Still, we long for the day of the sexy EV and hope Infiniti’s future model breaks the dork mold.

The Leaf’s overall interior comfort level is high. Seats are supportive, legroom and headroom are adequate, if not above average, especially in the rear.

Thanks to the placement of the battery pack under the seats, rear-cargo space is good. We also like the deep glove box under the dash.

Fit and finish also get high marks. Hard plastic surfaces abound but they are low-gloss and panels meet cleanly.

Seat fabric, made from recycled post-consumer plastics, is soft but does not look fuzzy or cheap.

There are a few minor flaws in the interior, including bits of flashing and sharp edges on the driver’s door pocket and the obvious seam where the front and back pieces of the steering wheel meet.

The shiny, piano-black plastic trim of the center stack promises to be a headache to keep clean, but its gleam goes well with the Leaf’s futuristic design theme.

The Leaf comes in SL and SV grades. The SL adds $940 worth of content, including a solar-panel rear spoiler and a rearview monitor. SV Leafs come standard with Bluetooth hands-free calling, navigation, cruise control and 16-in. alloy wheels.

The SV costs $349 a month for 36 months with $1,999 down; an SL lease is $379 a month for the same duration and down payment.

Despite all the Leaf’s positives, the car’s much-debated 100-mile (161-km) range remains a huge drawback.

Committed drivers no doubt will learn to live with it, the same way they do an ICE-powered vehicle with a limited tank size. But charging stations are few and far between right now.

Even so, there wasn’t a gas station on every corner when Ford began selling the Model T in 1908.

Nissan estimates 100 miles is plenty for 90% of drivers’ average daily routes. Plus, as battery technology improves, range will grow.

The Leaf likely can’t be someone’s only car, but in most households it’s enough to get you to work and back, with some stops along the way.

The Leaf’s price also is subject to scrutiny.

Yes, $32,780 (before the $7,500 federal tax credit and various state come-ons) is pricey for what essentially is a compact car with manual, cloth-covered seats and just two cupholders.

But a driver today easily can spend that much on a non-luxury Chevy Equinox or Honda Odyssey.

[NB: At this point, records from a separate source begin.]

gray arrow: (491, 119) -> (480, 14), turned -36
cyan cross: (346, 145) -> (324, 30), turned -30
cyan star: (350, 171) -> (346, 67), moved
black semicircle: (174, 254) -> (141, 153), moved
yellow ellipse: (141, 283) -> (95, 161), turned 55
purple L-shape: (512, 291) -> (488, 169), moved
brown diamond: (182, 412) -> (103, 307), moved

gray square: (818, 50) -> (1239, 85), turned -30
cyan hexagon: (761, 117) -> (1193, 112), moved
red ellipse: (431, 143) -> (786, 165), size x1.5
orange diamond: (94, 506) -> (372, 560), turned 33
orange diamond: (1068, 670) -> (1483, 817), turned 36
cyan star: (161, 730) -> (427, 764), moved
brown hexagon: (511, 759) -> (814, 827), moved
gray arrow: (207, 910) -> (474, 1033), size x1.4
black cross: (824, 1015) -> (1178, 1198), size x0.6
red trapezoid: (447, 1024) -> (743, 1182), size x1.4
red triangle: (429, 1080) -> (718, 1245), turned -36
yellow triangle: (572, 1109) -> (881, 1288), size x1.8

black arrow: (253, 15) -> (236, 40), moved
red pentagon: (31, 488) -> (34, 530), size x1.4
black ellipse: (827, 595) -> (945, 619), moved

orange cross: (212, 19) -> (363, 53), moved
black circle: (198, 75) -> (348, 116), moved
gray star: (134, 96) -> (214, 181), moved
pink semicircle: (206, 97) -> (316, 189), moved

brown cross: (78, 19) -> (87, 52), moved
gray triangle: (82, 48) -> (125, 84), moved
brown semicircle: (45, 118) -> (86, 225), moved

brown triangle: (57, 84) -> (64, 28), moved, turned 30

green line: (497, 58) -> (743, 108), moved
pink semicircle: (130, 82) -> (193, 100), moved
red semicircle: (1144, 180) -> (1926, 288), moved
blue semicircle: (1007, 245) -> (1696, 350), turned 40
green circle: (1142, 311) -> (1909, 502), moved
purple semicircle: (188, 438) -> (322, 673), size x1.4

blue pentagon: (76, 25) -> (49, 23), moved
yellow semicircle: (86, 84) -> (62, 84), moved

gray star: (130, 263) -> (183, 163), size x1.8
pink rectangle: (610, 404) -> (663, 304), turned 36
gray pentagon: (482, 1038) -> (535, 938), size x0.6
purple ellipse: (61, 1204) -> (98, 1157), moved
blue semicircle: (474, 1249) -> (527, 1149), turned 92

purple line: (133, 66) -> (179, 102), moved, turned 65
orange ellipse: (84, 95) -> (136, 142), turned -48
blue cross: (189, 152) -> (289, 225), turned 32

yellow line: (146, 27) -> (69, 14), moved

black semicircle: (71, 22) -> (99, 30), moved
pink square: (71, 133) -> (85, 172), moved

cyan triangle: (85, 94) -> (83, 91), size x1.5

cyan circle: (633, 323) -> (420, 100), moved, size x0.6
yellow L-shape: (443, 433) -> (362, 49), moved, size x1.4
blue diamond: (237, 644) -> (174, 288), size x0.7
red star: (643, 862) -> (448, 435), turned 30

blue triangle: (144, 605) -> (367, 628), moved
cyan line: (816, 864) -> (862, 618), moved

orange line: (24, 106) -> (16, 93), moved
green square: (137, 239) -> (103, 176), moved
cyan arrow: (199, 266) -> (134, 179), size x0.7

The biggest question mark is what will happen to electric rates in the future. EVs have the advantage now over ICE vehicles, but if rates go up the gap will shrink, or maybe disappear altogether.

And while it’s easier to control emissions at a coal-burning power plant, rather than at the tailpipe of millions of ICE vehicles, driving an EV isn’t a totally guilt-free endeavor, unless electricity is being generated via wind or solar power.

For now, driving a Leaf at least means saying goodbye to a dirty, smelly gas station and not filling the coffers of countries that are more foe than friend. And, if you’re so inclined, helping save the planet, one kilowatt hour at a time.